Naming the team is a massive part of the week for any professional footballer; different managers have used different methods.

A previous gaffer called the group in and we huddle round cones that have been laid out on the grass and pointed at, 'this is you Benno', pointing at the red cone at the back. 'Ok gaffer'.

Eleven Bibs have been pulled out of a bag by a hunched over gaffer and flung in directions. He calls players names and positions. 'Benno, at the back'. 'Ok gaffer'.

Picking the team: AFC Wimbledon's Neil Cox and Neal Ardley

A gaffer raises his hand and starts naming the team. I’m being referred to as the right ring finger on the gaffer's raised hand showing us the team.

'This is you, Benno'. We’re called in. Eleven mannequins are in place on the pitch, the gaffer walks around; 'this fella who’s quicker than you is you, Benno'. 'Ok gaffer'.

The flip chart or whiteboard revelation of the team is a bit more dramatic. The lads are gathered around, usual chat instantly stops when the gaffer comes in and stands at the front and over goes the page and all is revealed. In or out, game time, sub or unused.

Players look instantly for their name and position. The pages can sometimes get stuck together and the suspense is held.

These team revelations can take place at hotels conference rooms, these business suites with their pre-arranged laid out pens and paper pads. Jugs filled with water and accompanying glasses.

This is an unnatural environment for a footballer, some lads test out the chairs comfort, springiness and if they can swivel, reach for the complimentary hard sweets and pocket a few.
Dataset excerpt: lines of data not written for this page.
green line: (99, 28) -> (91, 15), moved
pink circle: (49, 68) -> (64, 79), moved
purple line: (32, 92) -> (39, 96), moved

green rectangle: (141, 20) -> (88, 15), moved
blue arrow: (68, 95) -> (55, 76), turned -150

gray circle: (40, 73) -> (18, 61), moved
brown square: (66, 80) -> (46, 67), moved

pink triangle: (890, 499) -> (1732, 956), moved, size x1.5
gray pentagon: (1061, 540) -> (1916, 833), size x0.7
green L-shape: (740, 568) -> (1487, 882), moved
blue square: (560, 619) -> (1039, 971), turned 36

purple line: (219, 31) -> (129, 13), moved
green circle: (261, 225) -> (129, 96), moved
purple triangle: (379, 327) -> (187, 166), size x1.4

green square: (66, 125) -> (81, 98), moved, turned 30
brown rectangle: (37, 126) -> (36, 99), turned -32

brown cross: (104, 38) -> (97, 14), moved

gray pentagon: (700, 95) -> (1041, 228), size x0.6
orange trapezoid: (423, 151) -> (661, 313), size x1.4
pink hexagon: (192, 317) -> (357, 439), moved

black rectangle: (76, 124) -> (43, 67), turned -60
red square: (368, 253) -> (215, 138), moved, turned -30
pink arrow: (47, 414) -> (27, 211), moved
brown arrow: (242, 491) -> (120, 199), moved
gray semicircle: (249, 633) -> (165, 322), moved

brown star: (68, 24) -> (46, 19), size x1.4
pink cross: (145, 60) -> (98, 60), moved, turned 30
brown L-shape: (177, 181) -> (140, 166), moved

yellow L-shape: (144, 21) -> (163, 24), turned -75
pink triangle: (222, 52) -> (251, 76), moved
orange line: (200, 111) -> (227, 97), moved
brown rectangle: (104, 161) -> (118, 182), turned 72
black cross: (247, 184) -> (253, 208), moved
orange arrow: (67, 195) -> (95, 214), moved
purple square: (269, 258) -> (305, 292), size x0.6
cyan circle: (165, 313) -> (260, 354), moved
The usual Alan Sugar ‘You're Fired’ Apprentice impression is thrown out. The only exposure to board room activities some lads get.

The Apprentice, Nick Hewer, Lord Sugar and Karren Brady
Your Fired! Benno says there is no shortage of Lord Sugar impressions in team-meetings

A now retired player at another club, who I won’t mention by name, was at one of these meetings waiting for the manager to appear and give them the team.

The players were kept waiting beyond the arranged meeting time. This player began to get annoyed and vocally started to air his doubts about the manager turning up, only to his surprise when the manager appeared from behind the curtain and had been there in the room the whole time!

When I played in the League of Ireland with Cork City we had one of these meetings and the manager wrote up big letters on the flip chart C....C....F....C, which represented Cork City Football Club.

He wanted the players under the banner of CCFC to be confident, consistent, focused and challenged. This was fine and motivational until he decided to call on players to come forward, take the marker pen and finish off spelling the words.

Slowly senior players made their way forward like school children to the blackboard. C..onfident, C...onsistent, F...ocused and the last one, C...hallenged stumped the player who decided to take it on.

A lot of head scratching, a letter then a crossed out letter and eventually the sheepish confession that he didn’t know how to spell it. 'Sit down,' the gaffer said to a chorus of sniggering from lads.

On the blower: Benno reckons it's a bad idea to use a phone in a meeting, unless you're the boss Neal Ardley of course!

A phone going off is another massive mistake in these meeting and players can ring other players to stitch them up. Lads walking into a meeting late is always a tense situation.

I made this mistake once myself having slept in and rushed down in a panic to find the manager of the Irish under 21 team telling me and my room-mate that if we’re late for a meeting we’ll be late on the pitch and  dropped us both from the squad for the game. I was never late for a meeting again!

The naming of the team is the important part of the week for a professional football player because that’s exactly what you are, a player, not a sitter or watcher, a player.

In the modern game most clubs have two players for each position, so with 22 players only 11 can start. This means there will be 11 disappointed lads in a group, maybe more if the squad is bigger.

When you work, whatever the work is, you work towards a goal or an achievement or an accomplishment. When you’re not given the opportunity to do this on a game day it can be very frustrating and disappointing, especially if it’s something your incredibly passionate about.

The more experienced I get the more I see the bigger picture but if the day comes that I’m not disappointed to be left out then it’s time to finish.